Pero, como suele suceder en este tipo de encuestas río en las que se le pregunta al electorado sobre un sinfín de cosas, no se ha puesto suficientemente el acento en la valoración de los catalanes sobre las instituciones. Se ha destacado, eso sí, que los ayuntamientos, el Govern, las instituciones europeas y el Parlament eran las más valoradas; de hecho, solo los ayuntamientos aprueban (5,3), pero en cambio se ha corrido un tupido velo sobre la pésima valoración de la monarquía española (2,2), siendo la institución peor valorada. De las 12 que aparecen en el ranking, están por delante las cuatro antes citadas y, además, los sindicatos, los tribunales, el gobierno español, las asociaciones empresariales, el Congreso de los Diputados, los partidos políticos y la Iglesia católica (2,5). Solo esta última y la monarquía están por debajo del 3.
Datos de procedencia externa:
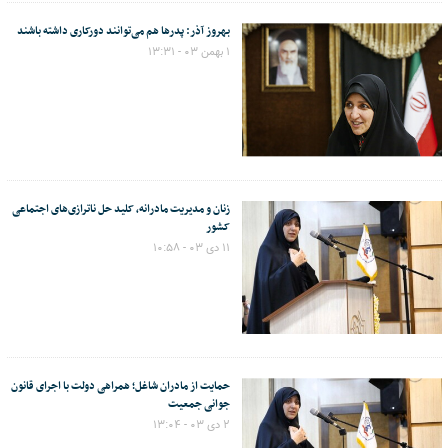
بهروز آذر: پدرها هم می‌توانند دورکاری داشته باشند
۱ بهمن ۰۳ - ۱۳:۳۱
زنان و مدیریت مادرانه، کلید حل ناترازی‌های اجتماعی
کشور
۱۱ دی ۰۳ - ۱۰:۵۸
حمایت از مادران شاغل؛ همراهی دولت با اجرای قانون
جوانی جمعیت
۲ دی ۰۳ - ۱۳:۰۴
Este pésimo dato de valoración, cuando se analiza por partido votado, es incluso más revelador: solo la aprueban con el 5,5 los votantes del PP y la suspenden todos los demás
Como el CIS hace ya muchos años que dejó de formular esta pregunta, para ahorrarse tener que dar explicaciones, seguramente, sobre un mal resultado, los únicos datos de la opinión en España los tenemos a través de los medios de comunicación y no de un organismo oficial. Este pésimo dato de valoración, cuando se analiza por partido votado, es incluso más revelador: solo la aprueban con el 5,5 los votantes del PP y la suspenden todos los demás. El PSC (3,5), Vox (3,3), Comuns (1,3), Junts per Catalunya (1,2), Esquerra (1,1), Aliança (1,1) y CUP (0,4). Si echamos la vista atrás, en el barómetro realizado por el CEO en el último trimestre de 2017, poco antes de la declaración de independencia en el Parlament, la valoración de la monarquía entre la sociedad catalana era del 1,81 y, cuando llegó Salvador Illa a la presidencia de la Generalitat, era de un 2.
Siempre, eso sí, como la institución peor valorada. Eso no ha cambiado en ninguno de los barómetros que se han realizado en los últimos diez años. Encajar las piezas del puzle en un mapa político como el catalán es siempre más complicado que en otros lugares, ya que, por ejemplo, en el Parlament hay representación de ocho fuerzas políticas. El paso del tiempo ofrece miradas políticas diferentes en una década. Han cambiado gobiernos y mayorías parlamentarias. Se ha pasado de reclamar la independencia de manera mayoritaria a postular desde el Govern que Catalunya había vuelto a la normalidad. Pero, por debajo, hay una constante que no varía: la gran distancia de la sociedad catalana con la monarquía española.